Alden’s hands tightened on the bed frame, and he exhaled on a sob.
“You could have died, Samantha. If not for Magdalene, you could have died. I saw her hands, I saw how she dug in the rubble until she found you.”
“You were on the island that early?”
“I ordered the boat the moment I found out that the school was burning. It was still early then, I got in just as they were looking for you in the pile of debris under the staircase.”
“Well, for once, you were present for all the action then.”
“You’re right. Of course, you’re right.” He nodded shakily like a marionette with a torn string. ”I can’t change anything about the past. But know this, I will do anything, anything you need to save the school. To save Magdalene. To save you.”
Sam wanted to laugh. Cry too, but mostly laugh. And so she did. She threw her head back and let out a peal of laughter. If it sounded a touch hysterical, she didn’t care.
“God, I’ve waited thirty years for my dad to come and save me. You know I spent countless nights all alone in that little room they set up for me out of the transformed closet, in the faculty dormitory next to Joanne’s room, and prayed to God for mydaddyto find me. I went to church like a good little girl and prayed. Reverend Sanderson said all prayers come true if your heart is true. I thought something must have been very wrong with mine since my one and only prayer was never answered. And then I fucking stopped praying because what kind of cruel prick tells a five-year-old kid that, if her prayer for a father isn’t being answered, it’s because her heart isn’t true?”

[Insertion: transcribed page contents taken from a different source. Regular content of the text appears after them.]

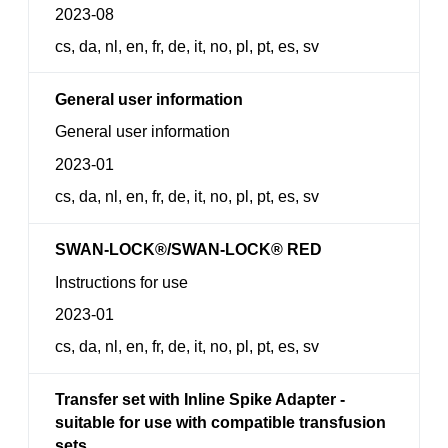
2023-08
cs, da, nl, en, fr, de, it, no, pl, pt, es, sv
General user information
General user information
2023-01
cs, da, nl, en, fr, de, it, no, pl, pt, es, sv
SWAN-LOCK®/SWAN-LOCK® RED
Instructions for use
2023-01
cs, da, nl, en, fr, de, it, no, pl, pt, es, sv
Transfer set with Inline Spike Adapter -
suitable for use with compatible transfusion
sets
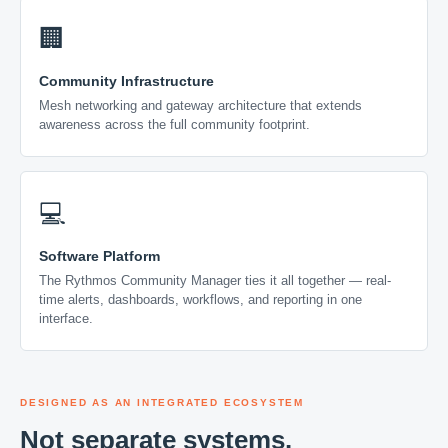
🏢
Community Infrastructure
Mesh networking and gateway architecture that extends
awareness across the full community footprint.
💻
Software Platform
The Rythmos Community Manager ties it all together — real-
time alerts, dashboards, workflows, and reporting in one
interface.
DESIGNED AS AN INTEGRATED ECOSYSTEM
Not separate systems.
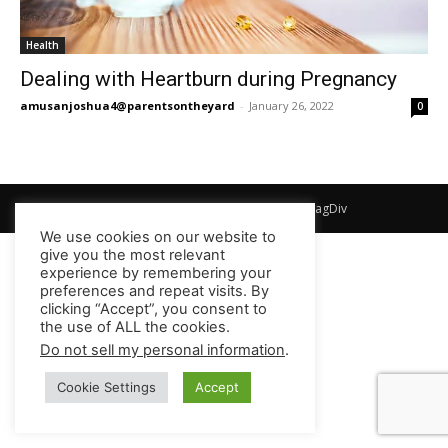
Health
Dealing with Heartburn during Pregnancy
amusanjoshua4@parentsontheyard
-
January 26, 2022
0
© Newspaper WordPress Theme by TagDiv
We use cookies on our website to
give you the most relevant
experience by remembering your
preferences and repeat visits. By
clicking “Accept”, you consent to
the use of ALL the cookies.
Do not sell my personal information
.
Cookie Settings
Accept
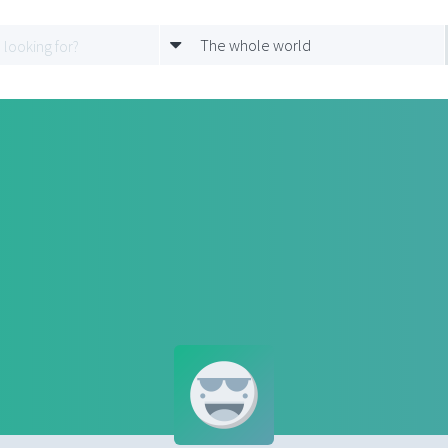
The whole world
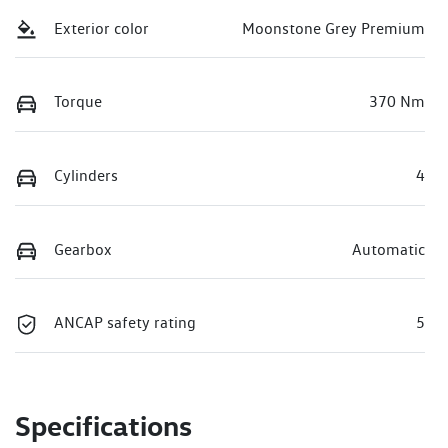
Exterior color
Moonstone Grey Premium
Torque
370 Nm
Cylinders
4
Gearbox
Automatic
ANCAP safety rating
5
Specifications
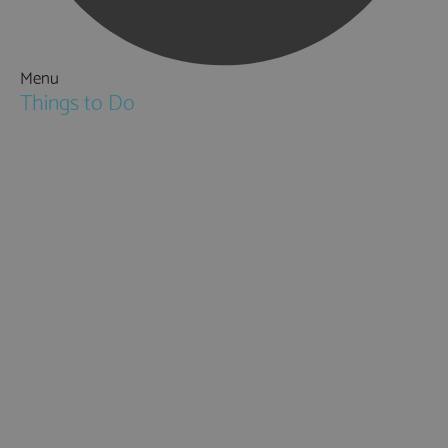
Menu
Things to Do
Attractions
Activities & Sport
Walking & Hiking in Hampshire
Jane Austen
Cycling & Mountain Biking
Downton Abbey
City, Coast and Countryside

Tears were streaming down Alden’s blotchy face freely now, and he made no attempt to stop them. He was an ugly crier, and Sam had a silly thought that she was grateful to genetics for not inheriting that from him.
“I’m sorry, Samantha.”
“Yeah, you kinda are sorry. And pathetic. You’re here to do what now? Save the day? Make sure Joel and the other trustees don’t throw Magdalene out? Hell, you already did once, and then you almost did it again this very summer. If I hadn’t yelled at you—”
“I thought she was putting you in danger! I was concerned that she wasn’t ready for the amount of responsibility and authority placed on her shoulders, that she wasn’t prepared, Sam, that she’d put the school at risk. I was so worried for you.” His voice was hoarse, and his hands were trembling. His face was turning more crimson by the minute, and suddenly Sam had another thought.